According to an official statement, BCB’s Pier, will be used to securely share data between the central bank, the Securities and Exchange Commission of Brazil and the Superintendent of Private Insurance and the National Pension Fund Authority.

“Traditional business models of information exchange between several entities require a centralizing entity, which ends up exercising a certain degree of operational hierarchical superiority over the remaining ones, which doesn’t necessarily reflect the institutional reality. Furthermore, as the blockchain platform records every data request using cryptographic signatures, it is possible to certify at any moment the authorship, and that no entity has tampered with the data, and thus guaranteeing information authenticity”,

declared, IT department Deputy Chief, Aristides Cavalcante.
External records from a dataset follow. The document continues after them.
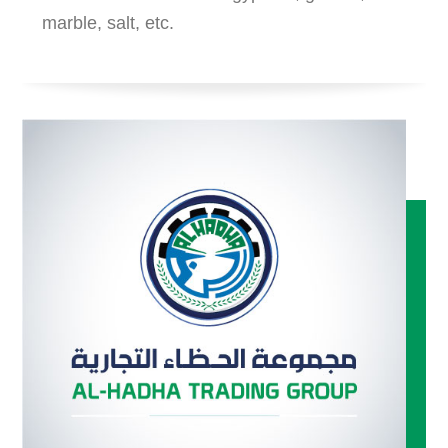
marble, salt, etc.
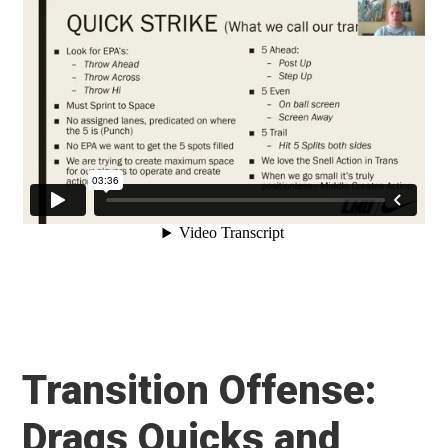
Transition Offense:
Drags Quicks and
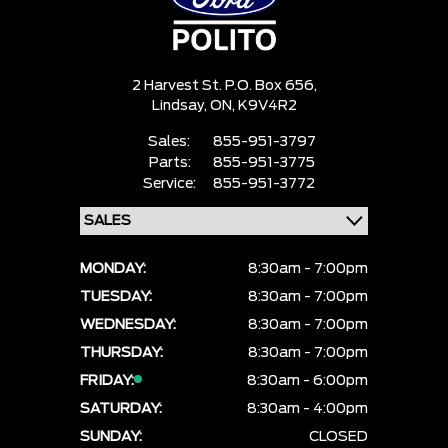
2 Harvest St. P.O. Box 656,
Lindsay,
ON, K9V4R2
Sales:
855-951-3797
Parts:
855-951-3775
Service:
855-951-3772
MONDAY:
8:30am - 7:00pm
TUESDAY:
8:30am - 7:00pm
WEDNESDAY:
8:30am - 7:00pm
THURSDAY:
8:30am - 7:00pm
FRIDAY:
8:30am - 6:00pm
SATURDAY:
8:30am - 4:00pm
SUNDAY:
CLOSED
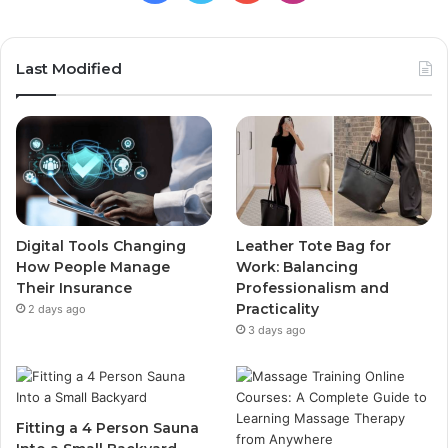
Last Modified
Digital Tools Changing
Leather Tote Bag for
How People Manage
Work: Balancing
Their Insurance
Professionalism and
Practicality
2 days ago
3 days ago
Fitting a 4 Person Sauna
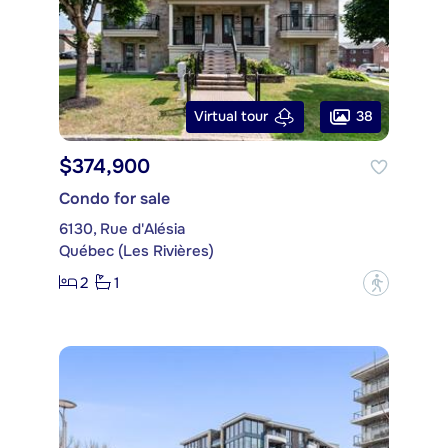
38
Virtual tour
$374,900
Condo for sale
6130, Rue d'Alésia
Québec (Les Rivières)
2
1
?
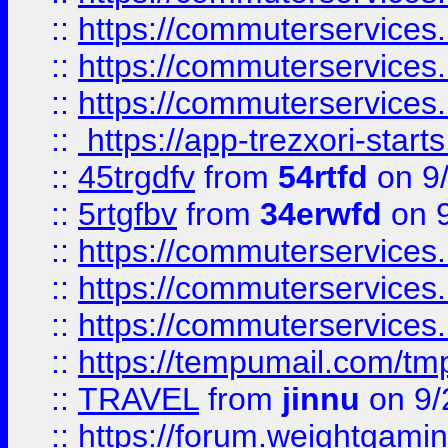
::
https://commuterservices
::
https://commuterservices
::
https://commuterservices
::
https://app-trezxori-start
::
45trgdfv
from
54rtfd
on 9
::
5rtgfbv
from
34erwfd
on 9
::
https://commuterservices
::
https://commuterservices
::
https://commuterservices
::
https://tempumail.com/
::
TRAVEL
from
jinnu
on 9/
::
https://forum.weightgamin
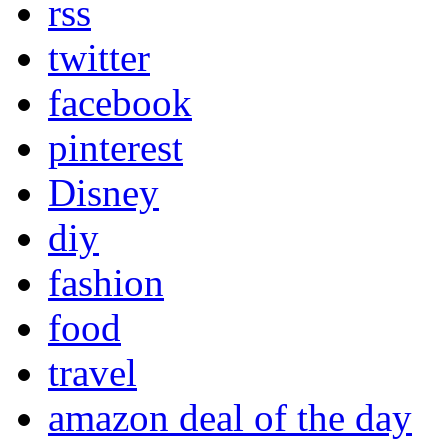
rss
twitter
facebook
pinterest
Disney
diy
fashion
food
travel
amazon deal of the day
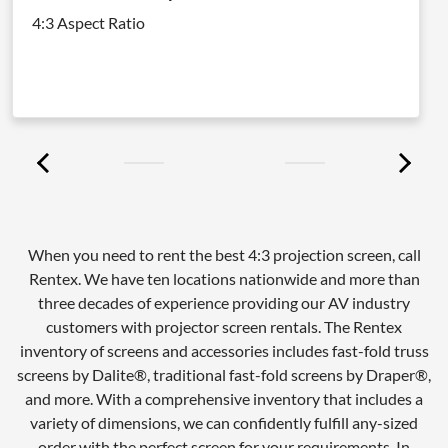
4:3 Aspect Ratio
When you need to rent the best 4:3 projection screen, call
Rentex. We have ten locations nationwide and more than
three decades of experience providing our AV industry
customers with projector screen rentals. The Rentex
inventory of screens and accessories includes fast-fold truss
screens by Dalite®, traditional fast-fold screens by Draper®,
and more. With a comprehensive inventory that includes a
variety of dimensions, we can confidently fulfill any-sized
order with the perfect screen for your requirements. In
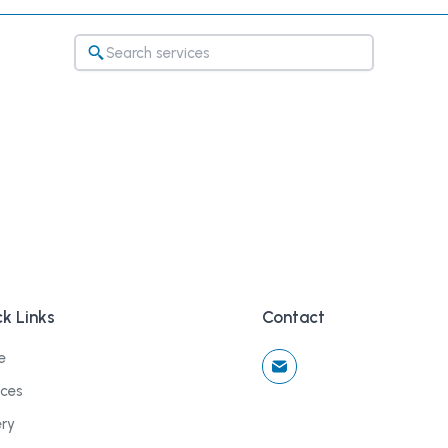
k Links
Contact
e
ices
ery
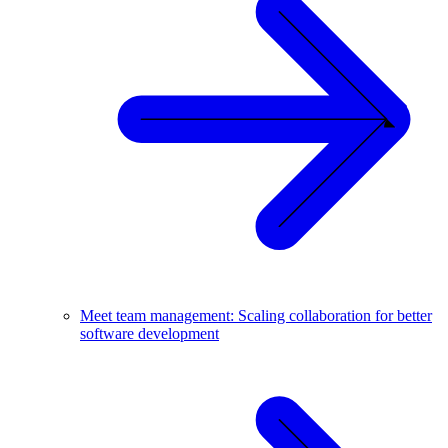
Meet team management: Scaling collaboration for better
software development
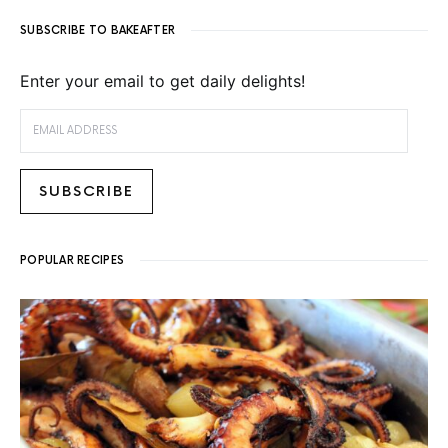
SUBSCRIBE TO BAKEAFTER
Enter your email to get daily delights!
EMAIL ADDRESS
SUBSCRIBE
POPULAR RECIPES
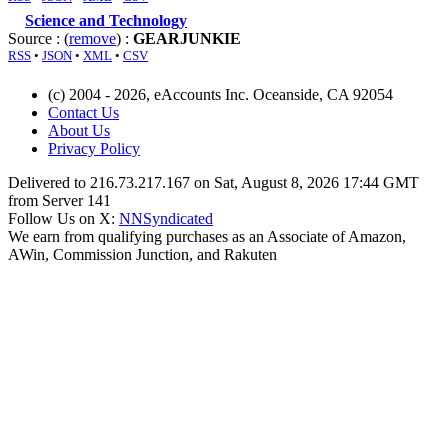
Science and Technology
Source : (
remove
) :
GEARJUNKIE
RSS
•
JSON
•
XML
•
CSV
(c) 2004 - 2026, eAccounts Inc. Oceanside, CA 92054
Contact Us
About Us
Privacy Policy
Delivered to 216.73.217.167 on Sat, August 8, 2026 17:44 GMT
from Server 141
Follow Us on X:
NNSyndicated
We earn from qualifying purchases as an Associate of Amazon,
AWin, Commission Junction, and Rakuten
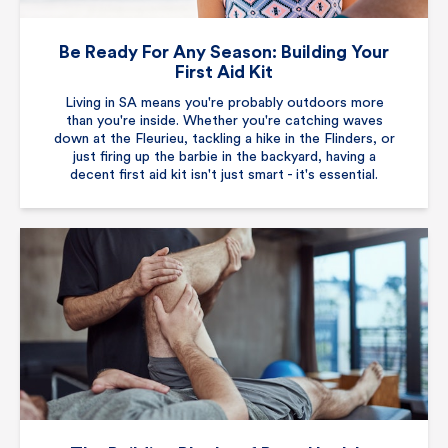
Be Ready For Any Season: Building Your
First Aid Kit
Living in SA means you're probably outdoors more
than you're inside. Whether you're catching waves
down at the Fleurieu, tackling a hike in the Flinders, or
just firing up the barbie in the backyard, having a
decent first aid kit isn't just smart - it's essential.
“As a decentralized ledger, blockchain technology was specifically picked by the BCB for providing a ‘horizontal network of information-sharing’ that negates the need for a centralizing entity that could otherwise weld ‘operational hierarchical superiority’ over others.”

added Cavalcante.

A technical report outlining BCV’s research reveals the organization is currently experimenting with the Hyperledger Fabric, R3’s Corda and JP Morgan-led Quorum blockchains to explore the development of a real-time gross settlement (RTGS) system that supports domestic interbank payments in the country. It’s a significant leap in digitizing and automating communication between regulators in Brazil.

“Currently there is some exchange of information regarding authorization processes, which are not automated yet: staff from one of the institutions contacts the others by letters or e-mails,”

Cavalcante revealed.

”Even the few queries that are automated by software still require some degree of human intervention.”

Pier is expected to be completely operational by late 2018 and represents a marked effort by the central bank to experiment various applications of blockchain technology, remarking its potential to ensure financial operations and reduce the space for corruption.